Note from CCHR: Also see attorney Karen Barth Menzies interview on Paxil withdrawal effects and documents withheld from the public http://www.youtube.com/cchrint#p/c/B9EA75455D155D89/3/Mpex0n0DXuc
by Jeff Feeley, November 9, 2010
GlaxoSmithKline Plc, the U.K.’s largest drugmaker, failed to properly warn consumers that its antidepressant drug Paxil could cause birth defects, a lawyer for the family of an injured teenager told jurors.
Glaxo officials had research from the 1980s showing Paxil caused deaths among the offspring of animal test subjects and didn’t provide clear warnings about those deaths, Kimberly Baden, a lawyer for Anna Blyth and her family, told a Philadelphia jury. Baden said the drug caused a narrowing of the aorta leading from the heart of Anna, now 14 years old.
“We believe the evidence will show Paxil caused Anna’s birth defects,” Baden said in opening statements in the trial. “We believe the warnings and instructions put out in 1995 weren’t appropriate and reasonable.”
The Blyth family’s case is the first over Paxil’s birth- defect risks to go to trial since the company agreed in July to pay more than $1 billion to settle 800 cases alleging the company failed to adequately warn consumers and their doctors about the drug’s hazards. The Blyth case wasn’t part of the settlement.

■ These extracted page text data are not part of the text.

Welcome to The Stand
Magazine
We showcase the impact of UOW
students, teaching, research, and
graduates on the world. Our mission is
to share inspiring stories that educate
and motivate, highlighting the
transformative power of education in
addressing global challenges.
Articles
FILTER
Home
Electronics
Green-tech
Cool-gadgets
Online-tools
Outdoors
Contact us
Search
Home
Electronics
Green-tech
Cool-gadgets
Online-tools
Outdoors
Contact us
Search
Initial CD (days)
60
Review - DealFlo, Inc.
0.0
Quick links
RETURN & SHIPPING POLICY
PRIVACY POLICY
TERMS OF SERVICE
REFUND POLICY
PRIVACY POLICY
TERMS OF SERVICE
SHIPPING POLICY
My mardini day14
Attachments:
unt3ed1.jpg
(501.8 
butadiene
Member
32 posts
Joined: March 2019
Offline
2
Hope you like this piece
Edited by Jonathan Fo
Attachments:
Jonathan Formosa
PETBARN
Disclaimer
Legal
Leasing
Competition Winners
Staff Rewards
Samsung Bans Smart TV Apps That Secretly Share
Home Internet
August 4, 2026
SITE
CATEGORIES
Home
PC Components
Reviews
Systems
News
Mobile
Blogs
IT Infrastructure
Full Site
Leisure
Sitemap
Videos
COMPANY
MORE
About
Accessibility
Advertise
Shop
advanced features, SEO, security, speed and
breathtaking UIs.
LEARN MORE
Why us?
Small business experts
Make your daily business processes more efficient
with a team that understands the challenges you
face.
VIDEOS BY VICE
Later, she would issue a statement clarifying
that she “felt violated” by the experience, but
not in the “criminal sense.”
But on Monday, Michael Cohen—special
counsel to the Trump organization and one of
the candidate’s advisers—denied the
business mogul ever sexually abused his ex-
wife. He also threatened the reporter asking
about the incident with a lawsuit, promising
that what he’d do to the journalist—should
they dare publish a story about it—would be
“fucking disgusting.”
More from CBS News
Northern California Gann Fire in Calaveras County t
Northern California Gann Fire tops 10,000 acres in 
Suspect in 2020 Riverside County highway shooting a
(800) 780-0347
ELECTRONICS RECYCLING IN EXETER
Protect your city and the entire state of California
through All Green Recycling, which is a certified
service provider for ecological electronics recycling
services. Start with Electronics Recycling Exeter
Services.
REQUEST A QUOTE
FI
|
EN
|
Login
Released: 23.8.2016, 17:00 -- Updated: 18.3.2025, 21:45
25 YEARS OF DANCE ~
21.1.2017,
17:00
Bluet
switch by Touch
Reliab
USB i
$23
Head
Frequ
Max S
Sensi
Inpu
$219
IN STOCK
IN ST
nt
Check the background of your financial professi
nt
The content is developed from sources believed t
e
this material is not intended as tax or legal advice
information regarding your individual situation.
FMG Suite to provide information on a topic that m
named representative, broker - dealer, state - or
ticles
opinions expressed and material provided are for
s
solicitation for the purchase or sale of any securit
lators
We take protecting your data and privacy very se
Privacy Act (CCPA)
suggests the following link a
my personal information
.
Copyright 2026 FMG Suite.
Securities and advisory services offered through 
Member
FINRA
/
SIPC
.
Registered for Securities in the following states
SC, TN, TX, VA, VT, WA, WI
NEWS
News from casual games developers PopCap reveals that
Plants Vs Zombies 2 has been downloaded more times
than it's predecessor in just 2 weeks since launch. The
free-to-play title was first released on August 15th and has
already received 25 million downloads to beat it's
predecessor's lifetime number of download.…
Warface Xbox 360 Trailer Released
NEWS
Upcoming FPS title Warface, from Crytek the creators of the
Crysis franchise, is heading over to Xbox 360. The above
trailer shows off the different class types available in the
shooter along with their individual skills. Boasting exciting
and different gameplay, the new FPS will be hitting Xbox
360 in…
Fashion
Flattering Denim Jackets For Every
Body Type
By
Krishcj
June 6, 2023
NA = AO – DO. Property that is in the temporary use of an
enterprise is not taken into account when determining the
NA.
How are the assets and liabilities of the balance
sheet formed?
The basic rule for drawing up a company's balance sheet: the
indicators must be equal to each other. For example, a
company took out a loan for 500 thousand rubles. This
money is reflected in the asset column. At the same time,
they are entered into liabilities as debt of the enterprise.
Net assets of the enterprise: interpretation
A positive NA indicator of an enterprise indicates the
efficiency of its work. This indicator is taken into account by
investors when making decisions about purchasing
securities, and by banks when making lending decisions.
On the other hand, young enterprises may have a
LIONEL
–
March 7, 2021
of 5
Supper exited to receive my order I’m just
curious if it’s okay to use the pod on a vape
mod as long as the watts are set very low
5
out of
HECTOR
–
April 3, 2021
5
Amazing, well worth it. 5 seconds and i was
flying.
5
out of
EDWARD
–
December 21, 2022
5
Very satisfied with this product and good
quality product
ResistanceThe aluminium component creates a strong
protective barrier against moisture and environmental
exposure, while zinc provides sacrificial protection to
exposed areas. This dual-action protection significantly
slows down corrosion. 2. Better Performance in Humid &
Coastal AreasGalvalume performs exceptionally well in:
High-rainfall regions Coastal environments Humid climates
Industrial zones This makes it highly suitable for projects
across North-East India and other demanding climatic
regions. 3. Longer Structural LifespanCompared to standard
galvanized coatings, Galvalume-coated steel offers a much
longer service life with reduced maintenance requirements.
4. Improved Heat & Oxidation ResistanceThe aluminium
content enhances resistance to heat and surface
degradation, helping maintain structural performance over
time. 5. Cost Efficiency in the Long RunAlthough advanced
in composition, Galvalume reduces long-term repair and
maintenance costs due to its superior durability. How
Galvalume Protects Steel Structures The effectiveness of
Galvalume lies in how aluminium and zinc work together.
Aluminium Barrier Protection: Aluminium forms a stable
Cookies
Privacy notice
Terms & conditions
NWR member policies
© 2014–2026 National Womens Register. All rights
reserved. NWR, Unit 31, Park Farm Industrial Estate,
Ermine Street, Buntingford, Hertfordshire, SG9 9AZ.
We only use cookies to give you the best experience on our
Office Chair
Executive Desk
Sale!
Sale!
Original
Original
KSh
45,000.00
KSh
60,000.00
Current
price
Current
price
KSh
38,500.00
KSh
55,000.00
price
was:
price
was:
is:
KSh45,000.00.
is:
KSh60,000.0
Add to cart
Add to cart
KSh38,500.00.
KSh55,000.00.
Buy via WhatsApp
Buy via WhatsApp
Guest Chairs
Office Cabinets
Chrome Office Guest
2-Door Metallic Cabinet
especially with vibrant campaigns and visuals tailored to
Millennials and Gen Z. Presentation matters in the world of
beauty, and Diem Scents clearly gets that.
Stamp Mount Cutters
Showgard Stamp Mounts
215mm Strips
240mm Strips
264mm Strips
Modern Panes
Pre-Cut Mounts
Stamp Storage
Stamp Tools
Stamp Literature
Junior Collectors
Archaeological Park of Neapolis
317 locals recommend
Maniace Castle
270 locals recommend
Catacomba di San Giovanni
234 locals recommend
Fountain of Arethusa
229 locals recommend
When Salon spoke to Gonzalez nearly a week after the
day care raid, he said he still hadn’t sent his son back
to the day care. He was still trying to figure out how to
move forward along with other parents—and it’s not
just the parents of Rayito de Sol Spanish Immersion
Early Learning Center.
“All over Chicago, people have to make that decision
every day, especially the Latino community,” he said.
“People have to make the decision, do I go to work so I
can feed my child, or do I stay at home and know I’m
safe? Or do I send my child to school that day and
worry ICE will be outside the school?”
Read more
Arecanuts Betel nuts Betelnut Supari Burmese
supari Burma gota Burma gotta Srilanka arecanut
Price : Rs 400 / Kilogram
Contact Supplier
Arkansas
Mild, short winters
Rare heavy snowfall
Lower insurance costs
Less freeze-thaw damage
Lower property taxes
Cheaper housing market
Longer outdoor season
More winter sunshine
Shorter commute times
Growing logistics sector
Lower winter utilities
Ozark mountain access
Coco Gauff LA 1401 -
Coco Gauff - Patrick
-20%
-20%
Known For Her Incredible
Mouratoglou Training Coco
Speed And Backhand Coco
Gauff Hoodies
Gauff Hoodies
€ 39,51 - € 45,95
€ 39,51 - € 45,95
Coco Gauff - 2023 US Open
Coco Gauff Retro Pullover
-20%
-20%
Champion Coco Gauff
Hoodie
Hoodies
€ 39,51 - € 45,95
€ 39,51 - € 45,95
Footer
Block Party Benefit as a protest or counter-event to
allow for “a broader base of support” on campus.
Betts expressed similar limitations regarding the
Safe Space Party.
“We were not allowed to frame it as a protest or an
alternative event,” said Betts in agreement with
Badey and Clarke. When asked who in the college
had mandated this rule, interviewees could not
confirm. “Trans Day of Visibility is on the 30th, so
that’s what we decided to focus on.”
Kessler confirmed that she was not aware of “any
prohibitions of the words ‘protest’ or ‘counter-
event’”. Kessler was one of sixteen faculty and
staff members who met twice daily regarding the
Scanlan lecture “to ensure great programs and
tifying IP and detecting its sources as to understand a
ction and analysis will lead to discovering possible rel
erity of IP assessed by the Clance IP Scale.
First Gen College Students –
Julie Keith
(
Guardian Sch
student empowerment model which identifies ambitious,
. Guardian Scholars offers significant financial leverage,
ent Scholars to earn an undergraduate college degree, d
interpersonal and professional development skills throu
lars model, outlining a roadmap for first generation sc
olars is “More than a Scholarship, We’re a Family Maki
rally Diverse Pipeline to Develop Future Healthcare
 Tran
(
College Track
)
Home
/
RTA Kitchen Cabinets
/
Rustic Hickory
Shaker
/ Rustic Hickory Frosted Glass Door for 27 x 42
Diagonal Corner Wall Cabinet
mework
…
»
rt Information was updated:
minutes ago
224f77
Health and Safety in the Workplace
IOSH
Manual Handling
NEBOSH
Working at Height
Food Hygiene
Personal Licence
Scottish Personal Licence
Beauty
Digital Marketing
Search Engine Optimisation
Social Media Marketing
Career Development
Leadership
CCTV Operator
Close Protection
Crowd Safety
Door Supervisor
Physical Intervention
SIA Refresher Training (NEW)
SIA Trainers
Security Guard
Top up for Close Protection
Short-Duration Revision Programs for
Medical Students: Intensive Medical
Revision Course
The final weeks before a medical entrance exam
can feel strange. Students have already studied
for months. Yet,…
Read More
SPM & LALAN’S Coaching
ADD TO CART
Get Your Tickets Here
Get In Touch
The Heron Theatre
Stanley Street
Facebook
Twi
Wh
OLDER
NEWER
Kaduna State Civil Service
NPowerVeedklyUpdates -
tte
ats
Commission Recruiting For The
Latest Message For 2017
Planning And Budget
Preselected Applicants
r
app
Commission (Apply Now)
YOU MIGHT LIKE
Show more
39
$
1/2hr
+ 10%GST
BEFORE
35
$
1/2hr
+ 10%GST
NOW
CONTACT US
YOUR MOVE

In the first Philadelphia trial, a jury ordered Glaxo in October 2009 to pay $2.5 million to the family of a 3-year-old boy born with heart defects his mother blamed on the drug.
$11.7 Billion in Sales
Glaxo officials contend Paxil played no role in Anna’s heart defects. They were most likely caused by genetics or the fact that her mother became pregnant late in life, Chilton Varner, a lawyer for the drugmaker, told jurors in her opening statement.
The deaths of Paxil animal test subjects had nothing “to do with Anna Blyth’s heart defects,” Varner said.
Approved in 1992 for U.S. use, Paxil generated about $793 million in sales in 2009, or about 1.8 percent of Glaxo’s total revenue. The company had $11.7 billion in U.S. Paxil sales over nine years starting in 1997, according to documents made public last year in a Pennsylvania trial over birth-defect claims.
Chief Executive Officer Andrew Witty has moved to replace revenue lost to generic versions of drugs such as Paxil. The drugmaker said in May it plans to double revenue from India and China by 2015 as it cuts prices to match competitors in emerging markets.
The company has paid out more than $2 billion to resolve a wave of litigation over Paxil, including claims the anti- depressant caused suicides in some users and withdrawal symptoms. In July, Glaxo set aside $2.4 billion to resolve litigation over Paxil and its Avandia diabetes drug.
After announcing its settlement of Paxil suits this summer, the company faced a second wave of suits over the drugs, said Carl Tobias, a University of Richmond law professor who teaches classes about mass-tort cases. That’s not unusual once a big- dollar settlement is on the table, he said.
“You’ll have plaintiffs lawyers who hope to get in on a settlement by going out and finding some new cases,” Tobias said. “Glaxo probably feels it had to litigate this case to send a signal that it’s not going to settle every one of these birth-defect cases, especially if they are weak.”
Sarah Alspach, a Glaxo spokeswoman, didn’t immediately return a call for comment on how many Paxil birth-defect cases remain outstanding.
In Anna’s case, the Summerville, South Carolina, resident had to undergo two rounds of open-heart surgery within nine months of her birth, Baden told jurors.
Her mother, Marsha Blyth, had taken Paxil for a short time during her pregnancy to deal with depression, Baden noted.
Glaxo’s Paxil warning label didn’t make it clear that offspring from animals on which the drug had been tested died, she said.